About this task. When a line of the entries contains the word "sistemi", report that line.

Data supplied.
[Start of section]

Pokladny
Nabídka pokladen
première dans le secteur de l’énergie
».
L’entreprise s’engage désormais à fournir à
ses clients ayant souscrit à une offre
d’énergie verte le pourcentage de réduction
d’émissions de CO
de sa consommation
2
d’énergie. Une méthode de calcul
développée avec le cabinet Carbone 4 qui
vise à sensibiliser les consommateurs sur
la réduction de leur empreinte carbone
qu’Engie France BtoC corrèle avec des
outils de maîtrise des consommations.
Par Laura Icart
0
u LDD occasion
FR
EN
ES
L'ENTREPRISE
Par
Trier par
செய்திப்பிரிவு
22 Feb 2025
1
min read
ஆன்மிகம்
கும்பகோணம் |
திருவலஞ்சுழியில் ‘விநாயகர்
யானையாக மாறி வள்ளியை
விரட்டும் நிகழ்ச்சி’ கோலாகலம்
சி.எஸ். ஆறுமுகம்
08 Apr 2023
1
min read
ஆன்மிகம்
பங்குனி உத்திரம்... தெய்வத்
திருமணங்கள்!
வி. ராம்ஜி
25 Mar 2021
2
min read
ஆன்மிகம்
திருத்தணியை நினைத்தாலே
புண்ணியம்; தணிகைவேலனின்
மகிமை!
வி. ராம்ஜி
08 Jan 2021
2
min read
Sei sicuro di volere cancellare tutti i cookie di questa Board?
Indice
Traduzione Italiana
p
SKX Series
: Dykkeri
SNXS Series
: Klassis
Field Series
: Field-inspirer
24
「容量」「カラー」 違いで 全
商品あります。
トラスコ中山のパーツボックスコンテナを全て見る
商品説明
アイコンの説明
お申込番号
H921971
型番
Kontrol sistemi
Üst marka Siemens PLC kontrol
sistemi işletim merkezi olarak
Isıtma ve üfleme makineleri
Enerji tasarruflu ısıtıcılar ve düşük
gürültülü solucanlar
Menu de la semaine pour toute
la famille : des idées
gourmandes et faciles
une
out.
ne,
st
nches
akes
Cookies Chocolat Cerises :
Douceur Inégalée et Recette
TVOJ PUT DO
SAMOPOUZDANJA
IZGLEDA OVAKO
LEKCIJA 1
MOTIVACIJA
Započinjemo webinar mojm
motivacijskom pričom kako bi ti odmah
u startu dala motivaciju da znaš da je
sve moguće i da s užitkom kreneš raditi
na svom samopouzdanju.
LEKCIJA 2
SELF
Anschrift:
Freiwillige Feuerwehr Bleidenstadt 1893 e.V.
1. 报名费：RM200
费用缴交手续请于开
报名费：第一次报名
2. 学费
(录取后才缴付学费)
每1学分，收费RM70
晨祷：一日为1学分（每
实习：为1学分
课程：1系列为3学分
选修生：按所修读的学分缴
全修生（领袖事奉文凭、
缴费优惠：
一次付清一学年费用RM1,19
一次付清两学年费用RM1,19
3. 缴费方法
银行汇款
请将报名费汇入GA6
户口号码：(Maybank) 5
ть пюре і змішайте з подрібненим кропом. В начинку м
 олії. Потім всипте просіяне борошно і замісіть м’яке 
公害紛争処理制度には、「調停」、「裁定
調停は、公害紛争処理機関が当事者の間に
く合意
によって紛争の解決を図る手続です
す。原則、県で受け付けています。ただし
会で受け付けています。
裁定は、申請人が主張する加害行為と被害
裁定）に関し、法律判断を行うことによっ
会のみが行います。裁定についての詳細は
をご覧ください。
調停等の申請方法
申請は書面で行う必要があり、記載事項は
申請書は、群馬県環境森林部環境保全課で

[End of section]

Your response.
Kontrol sistemi
sistemi işletim merkezi olarak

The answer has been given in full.